Create new key as json type for your service account. Download this json file and save it in secret_keys directory. Update your project and service_account_file in ansible/deploy_jenkins/create_compute_instance.yaml.

Go back to your terminal, please execute the following commands to create the Compute Engine instance:

cd ansible/deploy_jenkins
ansible-playbook create_compute_instance.yaml

Go to Settings, select Metadata and add your SSH key.

Update the IP address of the newly created instance and the SSH key for connecting to the Compute Engine in the inventory file.

4.2. Install Docker and Jenkins in GCE

cd ansible/deploy_jenkins
ansible-playbook -i ../inventory deploy_jenkins.yaml

Wait a few minutes, if you see the output like this it indicates that Jenkins has been successfully installed on a Compute Engine instance.

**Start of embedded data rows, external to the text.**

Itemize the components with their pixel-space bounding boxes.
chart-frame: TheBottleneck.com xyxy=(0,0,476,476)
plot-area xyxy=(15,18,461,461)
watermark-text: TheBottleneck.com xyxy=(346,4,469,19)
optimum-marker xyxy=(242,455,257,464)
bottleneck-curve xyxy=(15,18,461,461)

4.3. Connect to Jenkins UI in Compute Engine

Access the instance using the command:

ssh -i ~/.ssh/id_rsa YOUR_USERNAME@YOUR_EXTERNAL_IP

Check if jenkins container is already running ?

sudo docker ps

Open web brower and type [YOUR_EXTERNAL_IP]:8081 for access Jenkins UI. To Unlock Jenkins, please execute the following commands:

sudo docker exec -ti jenkins bash
cat /var/jenkins_home/secrets/initialAdminPassword

Copy the password and you can access Jenkins UI.

It will take a few minutes for Jenkins to be set up successfully on their Compute Engine instance.

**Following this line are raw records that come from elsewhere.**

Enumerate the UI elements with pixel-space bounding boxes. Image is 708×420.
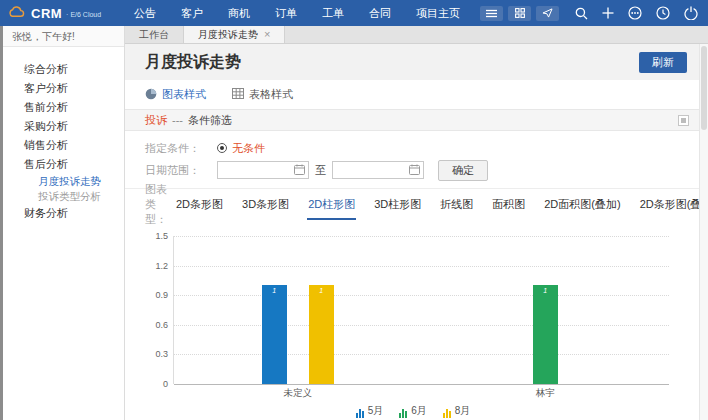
- date-from-input[interactable]: [217, 161, 309, 179]
- paper-plane-icon: [542, 8, 553, 18]
- date-to-input[interactable]: [332, 161, 424, 179]
- filter-separator: ---: [172, 114, 183, 126]
- chart-type-tabs: 2D条形图 3D条形图 2D柱形图 3D柱形图 折线图 面积图 2D面积图(叠加…: [175, 190, 708, 220]
- legend-item-6月[interactable]: 6月: [399, 404, 427, 418]
- top-bar: CRM · E/6 Cloud 公告 客户 商机 订单 工单 合同 项目主页: [0, 0, 708, 26]
- clock-icon[interactable]: [656, 6, 670, 20]
- calendar-icon[interactable]: [294, 164, 305, 177]
- nav-item-contract[interactable]: 合同: [369, 6, 391, 21]
- view-mode-table[interactable]: 表格样式: [232, 87, 293, 102]
- tab-monthly-complaint-trend-label: 月度投诉走势: [198, 26, 258, 44]
- page-title: 月度投诉走势: [145, 52, 241, 73]
- page-header: 月度投诉走势 刷新: [125, 44, 699, 80]
- bar-6月: 1: [533, 285, 558, 384]
- chart-type-area[interactable]: 面积图: [491, 190, 526, 220]
- nav-item-project-home[interactable]: 项目主页: [416, 6, 460, 21]
- sidebar-item-comprehensive-analysis[interactable]: 综合分析: [3, 60, 124, 79]
- no-condition-radio[interactable]: [217, 143, 227, 153]
- sidebar-item-aftersales-analysis[interactable]: 售后分析: [3, 155, 124, 174]
- chart-legend: 5月6月8月: [143, 404, 683, 418]
- chart-type-2d-area-stacked[interactable]: 2D面积图(叠加): [543, 190, 621, 220]
- filter-title: 条件筛选: [188, 113, 232, 128]
- search-icon[interactable]: [575, 7, 588, 20]
- page-content: 月度投诉走势 刷新 图表样式 表格样式: [125, 44, 708, 420]
- crm-app: CRM · E/6 Cloud 公告 客户 商机 订单 工单 合同 项目主页: [0, 0, 708, 420]
- sidebar-item-presales-analysis[interactable]: 售前分析: [3, 98, 124, 117]
- bar-5月: 1: [262, 285, 287, 384]
- calendar-icon[interactable]: [409, 164, 420, 177]
- gridline: [174, 236, 669, 237]
- hamburger-icon: [486, 9, 497, 18]
- table-icon: [232, 88, 244, 101]
- nav-item-customer[interactable]: 客户: [181, 6, 203, 21]
- bar-value-label: 1: [533, 287, 558, 294]
- nav-item-workorder[interactable]: 工单: [322, 6, 344, 21]
- nav-item-announcement[interactable]: 公告: [134, 6, 156, 21]
- sidebar-item-procurement-analysis[interactable]: 采购分析: [3, 117, 124, 136]
- send-button[interactable]: [536, 6, 559, 21]
- more-icon[interactable]: [628, 6, 642, 20]
- bar-chart: 00.30.60.91.21.511未定义1林宇 5月6月8月: [143, 224, 683, 420]
- chart-type-2d-bar[interactable]: 2D条形图: [175, 190, 224, 220]
- y-tick-label: 1.5: [144, 231, 168, 241]
- view-mode-row: 图表样式 表格样式: [125, 80, 699, 109]
- quick-buttons: [480, 6, 559, 21]
- bar-8月: 1: [309, 285, 334, 384]
- condition-label: 指定条件：: [145, 141, 217, 156]
- sidebar-item-complaint-type-analysis[interactable]: 投诉类型分析: [3, 189, 124, 204]
- date-range-row: 日期范围： 至: [125, 159, 699, 181]
- pie-chart-icon: [145, 88, 157, 102]
- sidebar-item-finance-analysis[interactable]: 财务分析: [3, 204, 124, 223]
- sidebar-item-sales-analysis[interactable]: 销售分析: [3, 136, 124, 155]
- legend-item-8月[interactable]: 8月: [443, 404, 471, 418]
- condition-row: 指定条件： 无条件: [125, 137, 699, 159]
- close-tab-icon[interactable]: ×: [264, 29, 270, 40]
- view-mode-chart[interactable]: 图表样式: [145, 87, 206, 102]
- sidebar-item-monthly-complaint-trend[interactable]: 月度投诉走势: [3, 174, 124, 189]
- confirm-button[interactable]: 确定: [438, 160, 488, 181]
- chart-type-3d-bar[interactable]: 3D条形图: [241, 190, 290, 220]
- date-to-label: 至: [315, 163, 326, 178]
- tab-monthly-complaint-trend[interactable]: 月度投诉走势 ×: [184, 26, 285, 43]
- tab-workbench-label: 工作台: [139, 26, 169, 44]
- nav-item-order[interactable]: 订单: [275, 6, 297, 21]
- cloud-icon: [8, 4, 25, 22]
- view-mode-table-label: 表格样式: [249, 87, 293, 102]
- legend-item-5月[interactable]: 5月: [356, 404, 384, 418]
- y-tick-label: 0.6: [144, 320, 168, 330]
- gridline: [174, 354, 669, 355]
- chart-type-toolbar: 图表类型： 2D条形图 3D条形图 2D柱形图 3D柱形图 折线图 面积图 2D…: [125, 189, 699, 220]
- tab-workbench[interactable]: 工作台: [125, 26, 184, 43]
- sidebar-item-customer-analysis[interactable]: 客户分析: [3, 79, 124, 98]
- scrollbar-thumb[interactable]: [701, 46, 707, 130]
- filter-body: 指定条件： 无条件 日期范围： 至: [125, 131, 699, 189]
- greeting-text: 张悦，下午好!: [3, 26, 124, 47]
- grid-view-button[interactable]: [508, 6, 531, 21]
- bar-value-label: 1: [309, 287, 334, 294]
- chart-type-label: 图表类型：: [145, 182, 167, 227]
- menu-button[interactable]: [480, 6, 503, 21]
- refresh-button[interactable]: 刷新: [639, 52, 687, 73]
- plus-icon[interactable]: [602, 7, 614, 19]
- grid-icon: [515, 8, 525, 18]
- brand-suffix: · E/6 Cloud: [66, 11, 101, 18]
- mini-bar-chart-icon: [356, 408, 364, 418]
- chart-type-2d-column[interactable]: 2D柱形图: [307, 190, 356, 220]
- app-logo[interactable]: CRM · E/6 Cloud: [8, 4, 124, 22]
- chart-type-3d-column[interactable]: 3D柱形图: [373, 190, 422, 220]
- bar-value-label: 1: [262, 287, 287, 294]
- vertical-scrollbar[interactable]: [699, 44, 708, 420]
- chart-type-2d-bar-stacked[interactable]: 2D条形图(叠加): [639, 190, 708, 220]
- filter-header: 投诉 --- 条件筛选: [125, 109, 699, 131]
- gridline: [174, 295, 669, 296]
- collapse-filter-icon[interactable]: [678, 115, 689, 126]
- chart-type-line[interactable]: 折线图: [439, 190, 474, 220]
- power-icon[interactable]: [684, 6, 698, 20]
- top-nav: 公告 客户 商机 订单 工单 合同 项目主页: [134, 6, 460, 21]
- tab-bar: 工作台 月度投诉走势 ×: [125, 26, 708, 44]
- legend-label: 8月: [455, 404, 471, 418]
- nav-item-opportunity[interactable]: 商机: [228, 6, 250, 21]
- sidebar: 张悦，下午好! 综合分析 客户分析 售前分析 采购分析 销售分析 售后分析 月度…: [3, 26, 125, 420]
- analysis-menu: 综合分析 客户分析 售前分析 采购分析 销售分析 售后分析 月度投诉走势 投诉类…: [3, 47, 124, 223]
- no-condition-label[interactable]: 无条件: [232, 141, 265, 156]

Create your user ID, and Jenkins will be ready :D

4.4. Setup Jenkins

4.4.1. Connect to Github repo

  • Add Jenkins url to webhooks in Github repo

  • Add Github credential to Jenkins (select appropriate scopes for the personal access token)

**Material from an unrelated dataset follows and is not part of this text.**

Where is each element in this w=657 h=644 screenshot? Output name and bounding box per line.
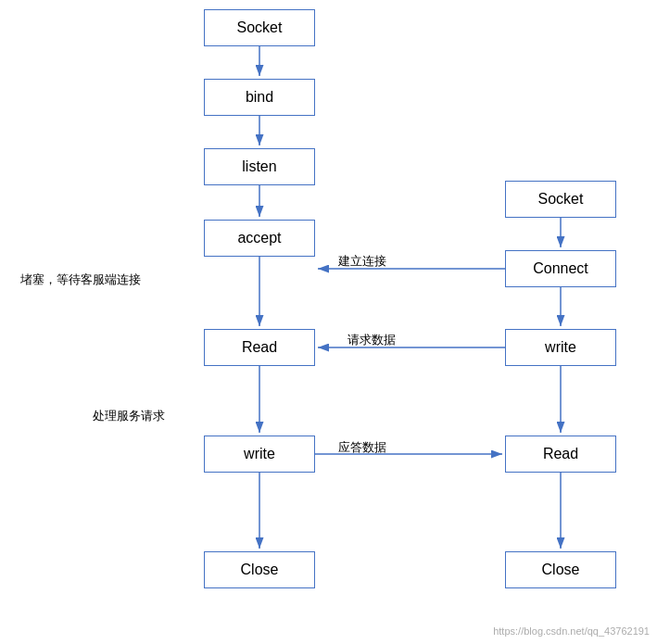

4.4.2. Add PINECONE_APIKEY for connecting to Pinecone Vector DB in the global environment varibles at Manage Jenkins/System

4.4.3. Add Dockerhub credential to Jenkins at Manage Jenkins/Credentials

4.4.4. Install the Kubernetes, Docker, Docker Pineline, GCloud SDK Plugins at Manage Jenkins/Plugins

After successful installation, restart the Jenkins container in your Compute Engine instance:

sudo docker restart jenkins

4.4.5. Set up a connection to GKE by adding the cluster certificate key at Manage Jenkins/Clouds.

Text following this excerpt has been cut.